## Problem
Some lines in the entries contain the word "Recorder". Copy all of them.

## Exercise material
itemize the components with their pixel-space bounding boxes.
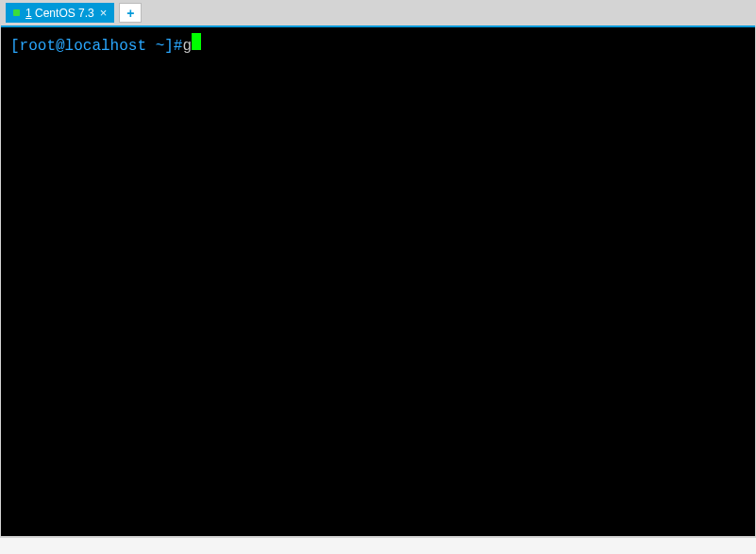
terminal-line: [root@localhost ~]#g	[10, 33, 746, 57]
tab-number: 1	[25, 7, 32, 20]
close-icon[interactable]: ×	[100, 7, 108, 19]
tab-centos[interactable]: 1 CentOS 7.3 ×	[6, 3, 114, 23]
tab-label: 1 CentOS 7.3	[25, 7, 94, 20]
command-text: g	[182, 37, 192, 57]
shell-prompt: [root@localhost ~]#	[10, 37, 182, 57]
tab-title: CentOS 7.3	[35, 7, 94, 20]
cursor-icon	[192, 33, 201, 50]
new-tab-button[interactable]: +	[119, 3, 142, 23]
terminal-viewport[interactable]: [root@localhost ~]#g	[1, 25, 755, 536]
status-dot-icon	[13, 9, 20, 16]
status-bar	[0, 538, 756, 554]
plus-icon: +	[126, 6, 134, 21]
tab-bar: 1 CentOS 7.3 × +	[0, 0, 756, 25]
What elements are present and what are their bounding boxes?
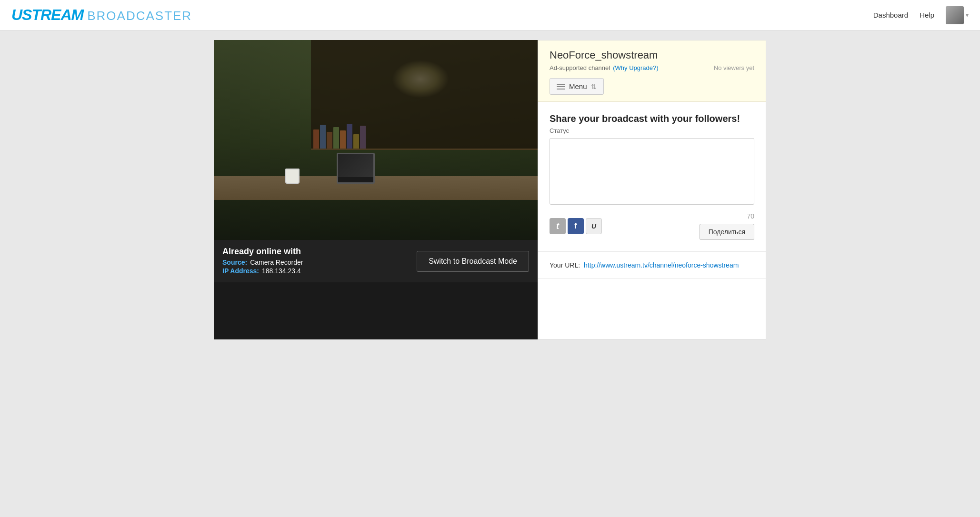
menu-lines-icon <box>557 84 565 89</box>
ip-value: 188.134.23.4 <box>262 267 301 275</box>
ip-row: IP Address: 188.134.23.4 <box>222 267 303 275</box>
header-nav: Dashboard Help ▾ <box>873 6 969 24</box>
avatar <box>946 6 964 24</box>
logo-area: USTREAM BROADCASTER <box>11 6 873 24</box>
main-content: Already online with Source: Camera Recor… <box>204 30 776 349</box>
monitor-screen <box>338 154 373 177</box>
video-panel: Already online with Source: Camera Recor… <box>214 40 538 339</box>
no-viewers-label: No viewers yet <box>714 64 754 71</box>
shelf-area <box>311 40 538 150</box>
url-label: Your URL: <box>550 261 580 269</box>
user-avatar-area[interactable]: ▾ <box>946 6 969 24</box>
logo-broadcaster: BROADCASTER <box>87 9 192 23</box>
shelf-books <box>311 83 538 149</box>
menu-line <box>557 84 565 85</box>
right-panel: NeoForce_showstream Ad-supported channel… <box>538 40 766 339</box>
switch-broadcast-button[interactable]: Switch to Broadcast Mode <box>417 251 529 272</box>
podelit-button[interactable]: Поделиться <box>700 224 754 240</box>
url-row: Your URL: http://www.ustream.tv/channel/… <box>550 261 754 269</box>
menu-select[interactable]: Menu ⇅ <box>550 78 604 95</box>
menu-line <box>557 86 565 87</box>
video-background <box>214 40 538 240</box>
url-section: Your URL: http://www.ustream.tv/channel/… <box>538 252 766 279</box>
ad-supported-label: Ad-supported channel <box>550 64 610 71</box>
desk-monitor <box>337 153 375 184</box>
menu-select-wrapper: Menu ⇅ <box>550 78 754 95</box>
social-icons: t f U <box>550 218 602 234</box>
url-link[interactable]: http://www.ustream.tv/channel/neoforce-s… <box>584 261 739 269</box>
help-link[interactable]: Help <box>920 11 934 19</box>
menu-arrow-icon: ⇅ <box>591 83 597 90</box>
why-upgrade-link[interactable]: (Why Upgrade?) <box>613 64 658 71</box>
dashboard-link[interactable]: Dashboard <box>873 11 908 19</box>
desk-surface <box>214 176 538 200</box>
twitter-icon[interactable]: t <box>550 218 566 234</box>
share-title: Share your broadcast with your followers… <box>550 113 754 124</box>
source-row: Source: Camera Recorder <box>222 258 303 266</box>
logo-ustream[interactable]: USTREAM <box>11 6 83 24</box>
channel-name: NeoForce_showstream <box>550 49 754 61</box>
source-value: Camera Recorder <box>250 258 303 266</box>
status-textarea[interactable] <box>550 138 754 205</box>
share-section: Share your broadcast with your followers… <box>538 102 766 252</box>
header: USTREAM BROADCASTER Dashboard Help ▾ <box>0 0 980 30</box>
status-label: Статус <box>550 127 754 134</box>
source-label: Source: <box>222 258 247 266</box>
channel-meta-left: Ad-supported channel (Why Upgrade?) <box>550 64 659 71</box>
menu-label: Menu <box>569 82 587 90</box>
avatar-image <box>946 6 964 24</box>
video-status-text: Already online with Source: Camera Recor… <box>222 247 303 276</box>
video-info-bar: Already online with Source: Camera Recor… <box>214 240 538 282</box>
char-count: 70 <box>747 212 754 220</box>
mug <box>285 169 300 184</box>
video-container <box>214 40 538 240</box>
facebook-icon[interactable]: f <box>568 218 584 234</box>
menu-line <box>557 89 565 89</box>
channel-header: NeoForce_showstream Ad-supported channel… <box>538 40 766 102</box>
video-bottom-area <box>214 282 538 339</box>
ip-label: IP Address: <box>222 267 259 275</box>
already-online-label: Already online with <box>222 247 303 257</box>
share-bottom: t f U 70 Поделиться <box>550 212 754 240</box>
share-right: 70 Поделиться <box>700 212 754 240</box>
ustream-share-icon[interactable]: U <box>586 218 602 234</box>
channel-meta-row: Ad-supported channel (Why Upgrade?) No v… <box>550 64 754 71</box>
chevron-down-icon: ▾ <box>966 12 969 19</box>
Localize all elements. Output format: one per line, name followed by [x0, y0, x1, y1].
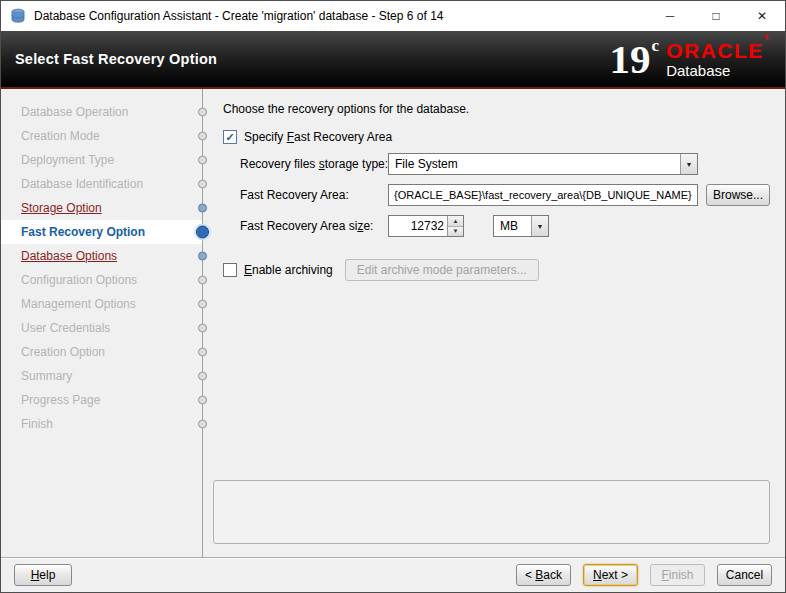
fra-form-group: Recovery files storage type: File System…: [240, 153, 770, 237]
step-node-icon: [198, 300, 207, 309]
brand-version: 19: [610, 39, 651, 80]
window-title: Database Configuration Assistant - Creat…: [34, 9, 443, 23]
step-node-icon: [198, 348, 207, 357]
sidebar-step-creation-mode: Creation Mode: [1, 124, 202, 148]
step-node-icon: [198, 108, 207, 117]
page-header: Select Fast Recovery Option 19 c ORACLE®…: [1, 31, 785, 89]
back-button[interactable]: < Back: [516, 564, 571, 586]
sidebar-step-database-identification: Database Identification: [1, 172, 202, 196]
app-icon: [10, 8, 26, 24]
window-controls: ─ □ ✕: [647, 1, 785, 31]
brand-name: ORACLE®: [666, 40, 769, 62]
step-node-icon: [196, 226, 209, 239]
storage-type-value: File System: [389, 154, 680, 174]
sidebar-step-finish: Finish: [1, 412, 202, 436]
fra-size-input[interactable]: [389, 216, 447, 236]
sidebar-step-progress-page: Progress Page: [1, 388, 202, 412]
help-button[interactable]: Help: [14, 564, 72, 586]
size-spin-down-button[interactable]: ▼: [448, 227, 463, 237]
fra-location-row: Fast Recovery Area: Browse...: [240, 184, 770, 206]
instruction-text: Choose the recovery options for the data…: [223, 102, 770, 116]
sidebar-step-storage-option[interactable]: Storage Option: [1, 196, 202, 220]
sidebar-step-user-credentials: User Credentials: [1, 316, 202, 340]
sidebar-step-deployment-type: Deployment Type: [1, 148, 202, 172]
wizard-body: Database Operation Creation Mode Deploym…: [1, 89, 785, 557]
storage-type-row: Recovery files storage type: File System…: [240, 153, 770, 175]
minimize-button[interactable]: ─: [647, 1, 693, 31]
maximize-button[interactable]: □: [693, 1, 739, 31]
steps-list: Database Operation Creation Mode Deploym…: [1, 89, 203, 557]
step-node-icon: [198, 276, 207, 285]
enable-archiving-row: Enable archiving Edit archive mode param…: [223, 259, 770, 281]
specify-fra-checkbox[interactable]: ✓: [223, 130, 237, 144]
size-unit-value: MB: [494, 216, 531, 236]
registered-mark: ®: [764, 34, 769, 41]
sidebar-step-database-operation: Database Operation: [1, 100, 202, 124]
step-node-icon: [198, 420, 207, 429]
step-node-icon: [198, 156, 207, 165]
sidebar-step-database-options[interactable]: Database Options: [1, 244, 202, 268]
footer-bar: Help < Back Next > Finish Cancel: [1, 557, 785, 592]
size-unit-select[interactable]: MB ▼: [493, 215, 549, 237]
enable-archiving-label: Enable archiving: [244, 263, 333, 277]
specify-fra-row: ✓ Specify Fast Recovery Area: [223, 130, 770, 144]
sidebar-step-fast-recovery-option[interactable]: Fast Recovery Option: [1, 220, 202, 244]
dbca-window: Database Configuration Assistant - Creat…: [0, 0, 786, 593]
sidebar-step-management-options: Management Options: [1, 292, 202, 316]
main-panel: Choose the recovery options for the data…: [203, 89, 785, 557]
step-node-icon: [198, 372, 207, 381]
storage-type-select[interactable]: File System ▼: [388, 153, 698, 175]
fra-size-row: Fast Recovery Area size: ▲ ▼ MB ▼: [240, 215, 770, 237]
sidebar-step-configuration-options: Configuration Options: [1, 268, 202, 292]
sidebar-step-summary: Summary: [1, 364, 202, 388]
sidebar-step-creation-option: Creation Option: [1, 340, 202, 364]
chevron-down-icon: ▼: [531, 216, 548, 236]
brand-version-letter: c: [652, 36, 660, 56]
fra-location-label: Fast Recovery Area:: [240, 188, 388, 202]
edit-archive-parameters-button[interactable]: Edit archive mode parameters...: [345, 259, 539, 281]
fra-size-label: Fast Recovery Area size:: [240, 219, 388, 233]
size-spin-up-button[interactable]: ▲: [448, 216, 463, 227]
finish-button[interactable]: Finish: [650, 564, 705, 586]
next-button[interactable]: Next >: [583, 564, 638, 586]
titlebar: Database Configuration Assistant - Creat…: [1, 1, 785, 31]
step-node-icon: [198, 324, 207, 333]
specify-fra-label: Specify Fast Recovery Area: [244, 130, 392, 144]
cancel-button[interactable]: Cancel: [717, 564, 772, 586]
storage-type-label: Recovery files storage type:: [240, 157, 388, 171]
step-node-icon: [198, 132, 207, 141]
oracle-brand-logo: 19 c ORACLE® Database: [610, 39, 769, 80]
step-node-icon: [198, 180, 207, 189]
step-node-icon: [198, 204, 207, 213]
close-button[interactable]: ✕: [739, 1, 785, 31]
fra-size-spinner: ▲ ▼: [388, 215, 464, 237]
step-node-icon: [198, 396, 207, 405]
status-message-box: [213, 480, 770, 544]
step-node-icon: [198, 252, 207, 261]
brand-product: Database: [666, 63, 769, 79]
page-title: Select Fast Recovery Option: [15, 51, 217, 67]
enable-archiving-checkbox[interactable]: [223, 263, 237, 277]
chevron-down-icon: ▼: [680, 154, 697, 174]
fra-location-input[interactable]: [388, 184, 698, 206]
browse-button[interactable]: Browse...: [706, 184, 770, 206]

## Written answer
source-row: Source: Camera Recorder <box>222 258 303 266</box>
source-value: Camera Recorder <box>250 258 303 266</box>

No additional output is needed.